-- Opening Marker --

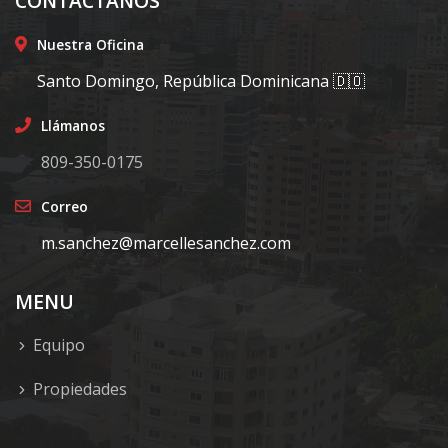
CONTÁCTANOS
Nuestra Oficina
Santo Domingo, República Dominicana 🇩🇴
Llámanos
809-350-0175
Correo
m.sanchez@marcellesanchez.com
MENU
Equipo
Propiedades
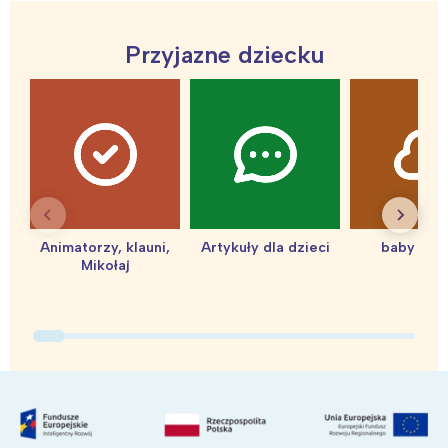
Przyjazne dziecku
Animatorzy, klauni,
Artykuły dla dzieci
baby sho
Mikołaj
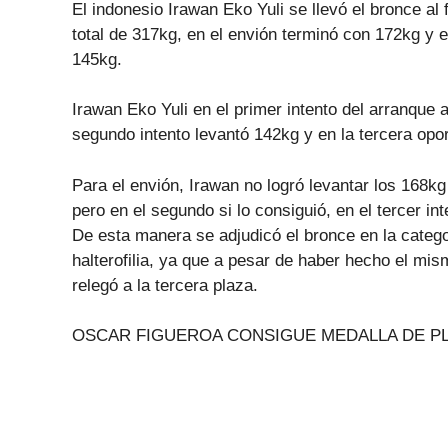
El indonesio Irawan Eko Yuli se llevó el bronce al 
total de 317kg, en el envión terminó con 172kg y 
145kg.
Irawan Eko Yuli en el primer intento del arranque 
segundo intento levantó 142kg y en la tercera opo
Para el envión, Irawan no logró levantar los 168kg 
pero en el segundo si lo consiguió, en el tercer in
De esta manera se adjudicó el bronce en la categ
halterofilia, ya que a pesar de haber hecho el mi
relegó a la tercera plaza.
OSCAR FIGUEROA CONSIGUE MEDALLA DE PL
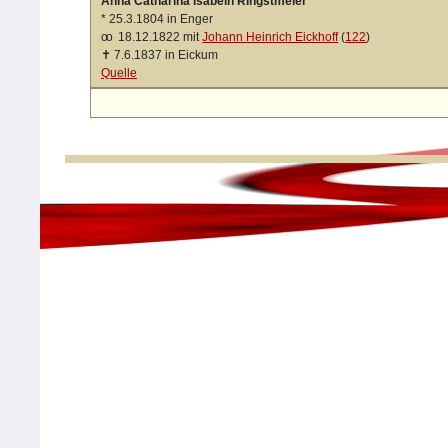
Anna Catharina lsabein Ringstmeier
*
25.3.1804 in Enger
oo
18.12.1822 mit
Johann Heinrich Eickhoff
(
122
)
✝
7.6.1837 in Eickum
Quelle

-- Closing Marker --

Exercise brief:
The reply must consist of the complete listing, reproduced exactly, with no images.

Response:
CONTÁCTANOS
Nuestra Oficina
Santo Domingo, República Dominicana 🇩🇴
Llámanos
809-350-0175
Correo
m.sanchez@marcellesanchez.com
MENU
Equipo
Propiedades
Przyjazne dziecku
Animatorzy, klauni,
Artykuły dla dzieci
baby sho
Mikołaj
El indonesio Irawan Eko Yuli se llevó el bronce al 
total de 317kg, en el envión terminó con 172kg y 
145kg.
Irawan Eko Yuli en el primer intento del arranque 
segundo intento levantó 142kg y en la tercera opo
Para el envión, Irawan no logró levantar los 168kg 
pero en el segundo si lo consiguió, en el tercer in
De esta manera se adjudicó el bronce en la categ
halterofilia, ya que a pesar de haber hecho el mi
relegó a la tercera plaza.
OSCAR FIGUEROA CONSIGUE MEDALLA DE PL
Anna Catharina lsabein Ringstmeier
*
25.3.1804 in Enger
oo
18.12.1822 mit
Johann Heinrich Eickhoff
(
122
)
✝
7.6.1837 in Eickum
Quelle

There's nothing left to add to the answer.